For comparison, the corresponding shifted exponential distribution has the 90% tail length given by:

> 1 + qexp(p = 0.9)
[1] 3.302585
>

(Note that here, I added 1 to the exponential quantile to account for the shift in its domain from “all positive numbers” – the domain for the standard exponential distribution – to the shifted domain “all numbers greater than 1”.)  Since these 90% tail lengths differ by a factor of 30, they provide a sound basis for declaring the Pareto type I distribution to be “longer tailed” than the exponential distribution.

These results also provide a useful basis for assessing the influence of the decay parameter a for the Pareto distribution.  As I noted last time, two of the examples I considered did not have finite means (a = 0.5 and 1.0), and none of the four had finite variances (i.e., also a = 1.5 and 2.0), rendering moment characterizations like the mean and standard deviation fundamentally useless.  Comparing the 90% tail lengths for these distributions, however, leads to the following results:

a = 0.5: 90% tail length = 100.000
a = 1.0: 90% tail length =   10.000
a = 1.5: 90% tail length =     4.642
a = 2.0: 90% tail length =     3.162

It is clear from these results that the shape parameter a has a dramatic effect on the 90% tail length (in fact, on the q% tail length for any q less than 100).  Further, note that the 90% tail length for the Pareto type I distribution with a = 2.0 is actually a little bit shorter than that for the exponential distribution.  If we move further out into the tail, however, this situation changes.  As a specific example, suppose we compare the 98% tail lengths.
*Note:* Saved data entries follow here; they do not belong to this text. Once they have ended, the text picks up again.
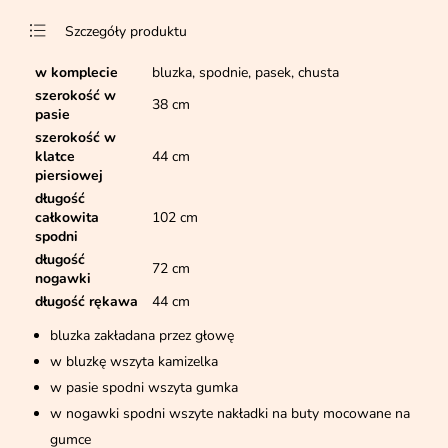
Szczegóły produktu
w komplecie
bluzka, spodnie, pasek, chusta
szerokość w
38 cm
pasie
szerokość w
klatce
44 cm
piersiowej
długość
całkowita
102 cm
spodni
długość
72 cm
nogawki
długość rękawa
44 cm
bluzka zakładana przez głowę
w bluzkę wszyta kamizelka
w pasie spodni wszyta gumka
w nogawki spodni wszyte nakładki na buty mocowane na
gumce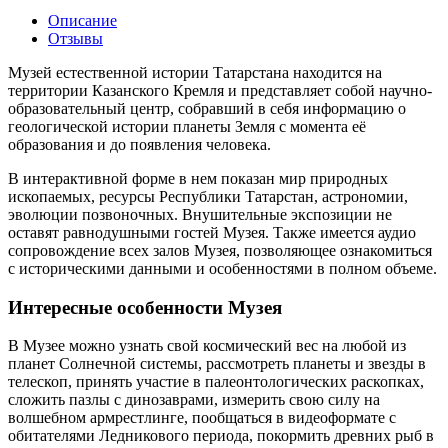
Odnoklassniki
Описание
Отзывы
Музей естественной истории Татарстана находится на
территории Казанского Кремля и представляет собой научно-
образовательный центр, собравший в себя информацию о
геологической истории планеты Земля с момента её
образования и до появления человека.
В интерактивной форме в нем показан мир природных
ископаемых, ресурсы Республики Татарстан, астрономии,
эволюции позвоночных. Внушительные экспозиции не
оставят равнодушными гостей Музея. Также имеется аудио
сопровождение всех залов Музея, позволяющее ознакомиться
с историческими данными и особенностями в полном объеме.
Интересные особенности Музея
В Музее можно узнать свой космический вес на любой из
планет Солнечной системы, рассмотреть планеты и звезды в
телескоп, принять участие в палеонтологических раскопках,
сложить пазлы с динозаврами, измерить свою силу на
волшебном армрестлинге, пообщаться в видеоформате с
обитателями Ледникового периода, покормить древних рыб в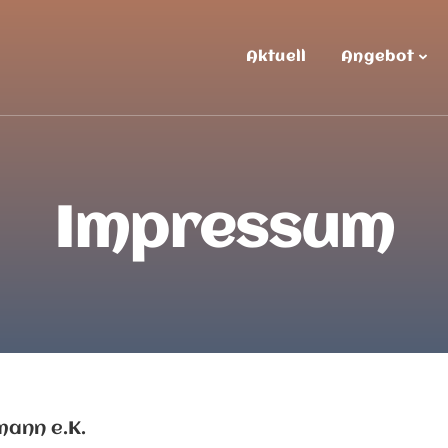
Aktuell
Angebot
Impressum
mann e.K.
For the exponential distribution, this yields the value 4.912, while for the four Pareto shape parameters we have the following results:

a = 0.5: 98% tail length = 2,500.000
a = 1.0: 98% tail length =      50.000
a = 1.5: 98% tail length =      13.572
a = 2.0: 98% tail length =        7.071

This value (i.e., the 98% tail length) seems a particularly appropriate choice to include here since in his book, The Long Tail, Chris Anderson notes that his original presentations on the topic were entitled “The 98% Rule,” reflecting the fact that he was explicitly considering how far out you had to go into the tail of a distribution of goods (e.g., the books for sale by Amazon) to account for 98% of the sales.
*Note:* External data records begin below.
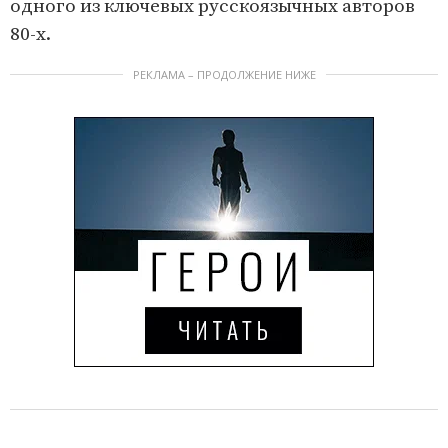
одного из ключевых русскоязычных авторов
80-х.
РЕКЛАМА – ПРОДОЛЖЕНИЕ НИЖЕ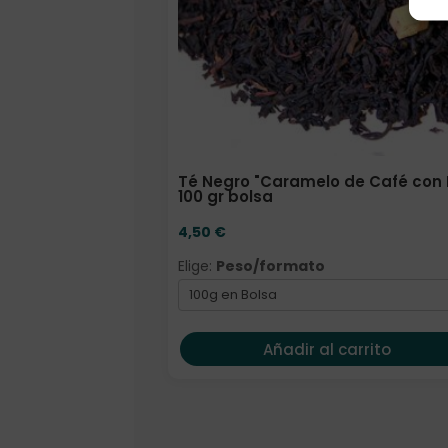
Té Negro "Caramelo de Café con 
100 gr bolsa
4,50
€
Elige:
Peso/formato
Añadir al carrito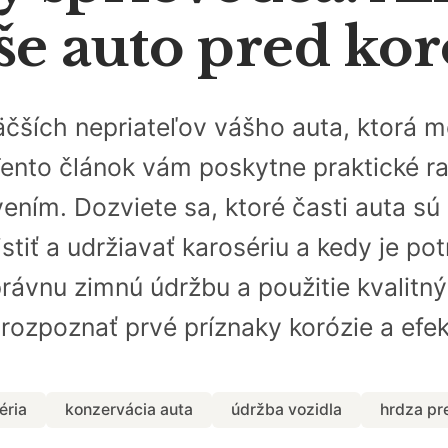
še auto pred ko
äčších nepriateľov vášho auta, ktorá m
ento článok vám poskytne praktické ra
ením. Dozviete sa, ktoré časti auta sú 
stiť a udržiavať karosériu a kedy je 
právnu zimnú údržbu a použitie kvalitn
 rozpoznať prvé príznaky korózie a efe
éria
konzervácia auta
údržba vozidla
hrdza pr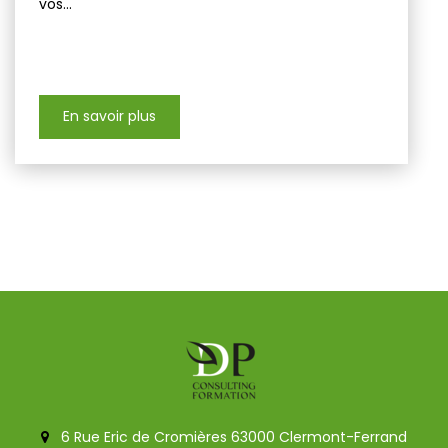
vos...
En savoir plus
6 Rue Eric de Cromières 63000 Clermont-Ferrand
Since this discussion originally began with the question, “when are averages useless?” it is appropriate to note that, in contrast to the much better-known average, the “q% tail length” considered here is well-defined for any proper distribution.   As the examples discussed here demonstrate, this characterization also provides a useful basis for quantifying the “Long Tail” behavior that is of increasing interest in business applications like Internet marketing.  Thus, if we adopt this measure for any q value less than 100%, the answer to the title question of this post is, “No: The Long Tail is a useful concept.”
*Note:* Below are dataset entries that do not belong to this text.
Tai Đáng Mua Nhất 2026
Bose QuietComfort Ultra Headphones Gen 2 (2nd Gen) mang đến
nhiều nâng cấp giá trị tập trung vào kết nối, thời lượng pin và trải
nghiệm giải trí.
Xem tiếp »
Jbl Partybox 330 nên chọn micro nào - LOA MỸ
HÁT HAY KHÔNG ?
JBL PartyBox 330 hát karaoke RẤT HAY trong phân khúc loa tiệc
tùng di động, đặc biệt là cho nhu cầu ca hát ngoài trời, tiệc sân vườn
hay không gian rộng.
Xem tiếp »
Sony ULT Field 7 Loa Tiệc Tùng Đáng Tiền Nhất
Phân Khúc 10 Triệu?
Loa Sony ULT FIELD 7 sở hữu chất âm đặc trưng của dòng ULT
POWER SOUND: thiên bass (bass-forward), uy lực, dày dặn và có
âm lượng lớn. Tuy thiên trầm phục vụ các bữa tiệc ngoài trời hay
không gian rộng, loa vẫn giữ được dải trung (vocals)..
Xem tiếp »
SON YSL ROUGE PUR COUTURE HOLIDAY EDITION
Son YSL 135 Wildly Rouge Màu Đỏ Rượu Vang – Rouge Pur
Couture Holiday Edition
The downside of this minor change is that – as the results shown here illustrate – the results obtained using the q% tail length depend on the value of q we choose.  In my next post, I will explore the computational issues associated with that choice.

#### 1 comment:

1. No actual data has any of the theoretical distributions as its most accurate model, although some of them can be highly useful. The problems with tails are threefold. First, because these have rarer occurrence probabilities, the chances of having substantial data there are lower, and so there is less evidence for ANY kind of behavior, whether consistent with the model or not. Second, even in huge datasets, tail quantiles tend to reflect the influence of smaller forces or trends affecting the entire population more strongly, and so exhibit more atypical behavior than quantiles closer to the median. Finally, I think having a long tail is less a deal-breaker for even a theoretical than other aspects of the distribution. Consider the Gaussian, the Cauchy, and the Laplace distributions. How easy or hard is it to tell them apart? Sure, you can use a Q-Q plot, but there are many empirical distributions to which people apply analyses grounded upon the assumption of normality which if formally tested, are not consistent with normality. What if the model is Cauchy? Laplace?